Traumatic brain injuries (TBI) affect millions of patients each year worldwide. Cerebral hemodynamic dysfunction is common following TBI, potentially resulting in catastrophic neurologic sequelae, including long-term disability and even death. Current diagnosis and management methods are limited to hospital settings (transcranial Doppler ultrasonography—TCD, CT, MRI, etc.). Accordingly, there is a need for developing a medical device that can provide clinical utility of hospital-based assessment methods outside of a hospital for rapid and reliable assessment using disruptive innovations in TCD ultrasonography.
Various sensory modalities are currently used in major hospitals for the assessment of cerebral hemodynamics within the Circle of Willis arteries of the brain, including TCD ultrasound, transcranial color-coded sonography (TCCS), phased arrays, and functional Near-Infrared Spectroscopy (fNIRS). These modalities emit energy capable of penetrating windows in the skull. Acquiring the cerebral blood flow velocity (CBFV) signals using such sensory modalities, however, requires the placement of a transducer within a specific region of the skull thin enough for the ultrasound waves to penetrate. For example, it is known that a thin skull region often exists superior to the patient's zygomatic arch (transtemporal). Other windows often exist at the suboccipital, transorbital, submandibular portions of the skull. The location of these narrow windows, however, varies significantly from person to person based on facial features, and even race or gender. This variation makes insonating—exposing to ultrasound the desired blood vessel difficult. This difficulty has often restricted TCD use, and other modalities, to major hospitals who engage expert sonographers to operate the device.
TCD specifically has been widely used clinically since the 1980s to measure CBFV within the major conducting arteries and veins of the brain (Circle of Willis). It is currently used in the diagnosis and monitoring a number of neurologic conditions, including the assessment of arteries after a subarachnoid haemorrhage (SAH) for vasospasm, aiding preventative care in children with sickle cell anemia, and risk assessment in embolic stroke patients. TCD utilizes the Doppler effect by emitting ultrasound frequencies typically between 1.6 MHz and 4 MHz and measuring the shift in frequency upon reflection from non-stationary tissue (red blood cells), which are converted to velocity. Depth information within the biologic tissue is controlled by time delays between emitting and receiving of the ultrasound waves.

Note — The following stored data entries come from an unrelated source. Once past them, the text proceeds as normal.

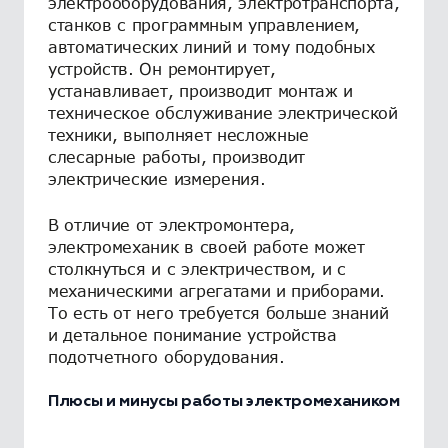
электрооборудования, электротранспорта,
станков с программным управлением,
автоматических линий и тому подобных
устройств. Он ремонтирует,
устанавливает, производит монтаж и
техническое обслуживание электрической
техники, выполняет несложные
слесарные работы, производит
электрические измерения.
В отличие от электромонтера,
электромеханик в своей работе может
столкнуться и с электричеством, и с
механическими агрегатами и приборами.
То есть от него требуется больше знаний
и детальное понимание устройства
подотчетного оборудования.
Плюсы и минусы работы электромехаником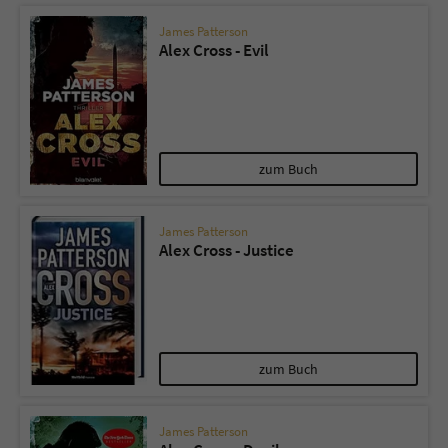
James Patterson
Alex Cross - Evil
zum Buch
James Patterson
Alex Cross - Justice
zum Buch
James Patterson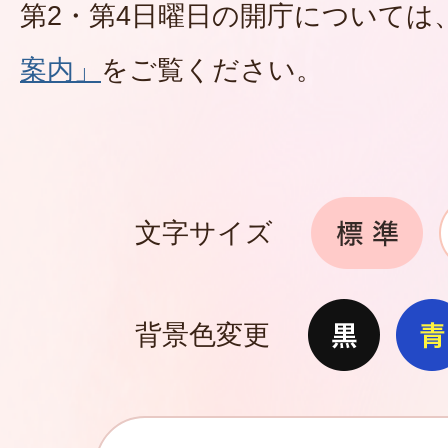
第2・第4日曜日の開庁については
案内」
をご覧ください。
文字サイズ
背景色変更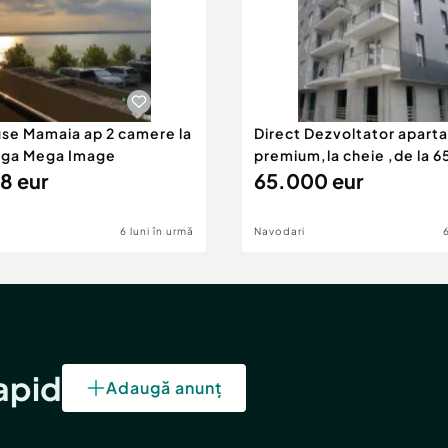
use Mamaia ap 2 camere la
Direct Dezvoltator apar
nga Mega Image
premium,la cheie ,de la 
8 eur
eur
65.000 eur
6 luni în urmă
Navodari
rapid
Adaugă anunț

Fully automating TCD use would not only remove the need for an expert technician but also open the technology up to a broader range of clinical indications. As such, there is a need for developing a portable, fully automated system to determine appropriate window locations.

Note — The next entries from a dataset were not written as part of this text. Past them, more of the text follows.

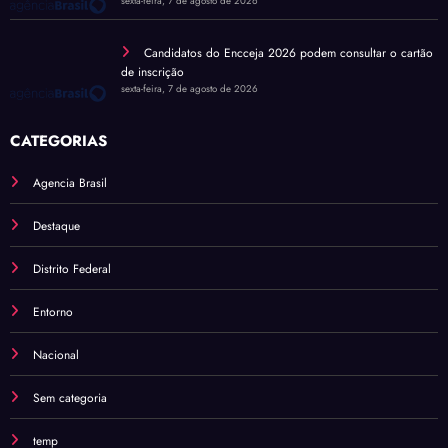
sexta-feira, 7 de agosto de 2026
Candidatos do Encceja 2026 podem consultar o cartão
de inscrição
sexta-feira, 7 de agosto de 2026
CATEGORIAS
Agencia Brasil
Destaque
Distrito Federal
Entorno
Nacional
Sem categoria
temp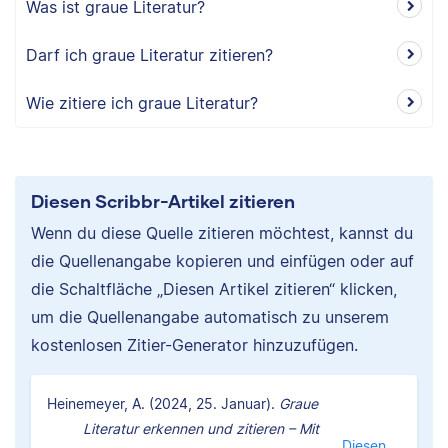
Was ist graue Literatur?
Darf ich graue Literatur zitieren?
Wie zitiere ich graue Literatur?
Diesen Scribbr-Artikel zitieren
Wenn du diese Quelle zitieren möchtest, kannst du
die Quellenangabe kopieren und einfügen oder auf
die Schaltfläche „Diesen Artikel zitieren“ klicken,
um die Quellenangabe automatisch zu unserem
kostenlosen Zitier-Generator hinzuzufügen.
Heinemeyer, A. (2024, 25. Januar).
Graue
Literatur erkennen und zitieren – Mit
Diesen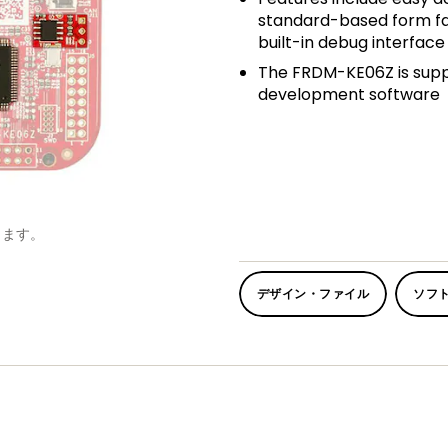
standard-based form fa
built-in debug interfac
The FRDM-KE06Z is supp
development software
します。
デザイン・ファイル
ソフ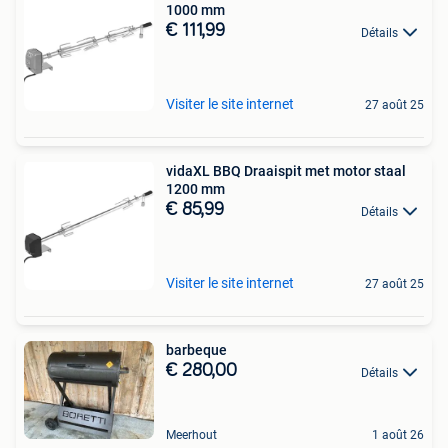
1000 mm
€ 111,99
Détails
Visiter le site internet
27 août 25
vidaXL BBQ Draaispit met motor staal
1200 mm
€ 85,99
Détails
Visiter le site internet
27 août 25
barbeque
€ 280,00
Détails
Meerhout
1 août 26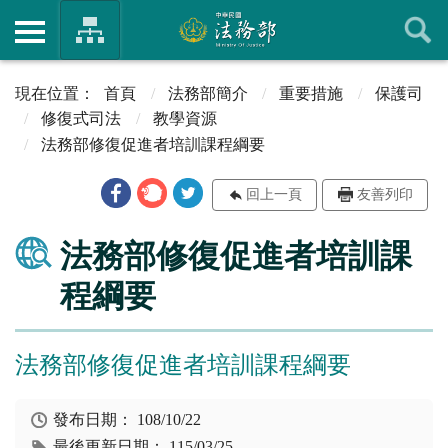
首頁
法務部簡介
重要措施
保護司
修復式司法
教學資源
法務部修復促進者培訓課程綱要
回上一頁
友善列印
法務部修復促進者培訓課
程綱要
法務部修復促進者培訓課程綱要
發布日期：
108/10/22
最後更新日期：
115/03/25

Existing semi-automated diagnosis methods typically use two degree of freedom robotic mechanisms that can only reorient the TCD probe with pan and tilt rotations, emitting energy into the skull and then analyzing the return signals, but are otherwise unable to traverse portions of the skull in X and Y directions. All existing semi-automated methods require a knowledgeable user to place the robotic mechanism on an existing window. If such an existing mechanism is not placed on an existing window, useful data will not be returned. Some existing two degree of freedom mechanisms will not always find a signal, when they do, it often takes a trained technician to determine the location of appropriate windows and the best signals. Further, some existing mechanisms are not capable of constructing a map of blood vessels in the brain. As such, there exists a need to develop a fully automated robotic system that does not require user feedback to locate appropriate windows and is capable of constructing a map of blood vessels in the brain more quickly than current solutions.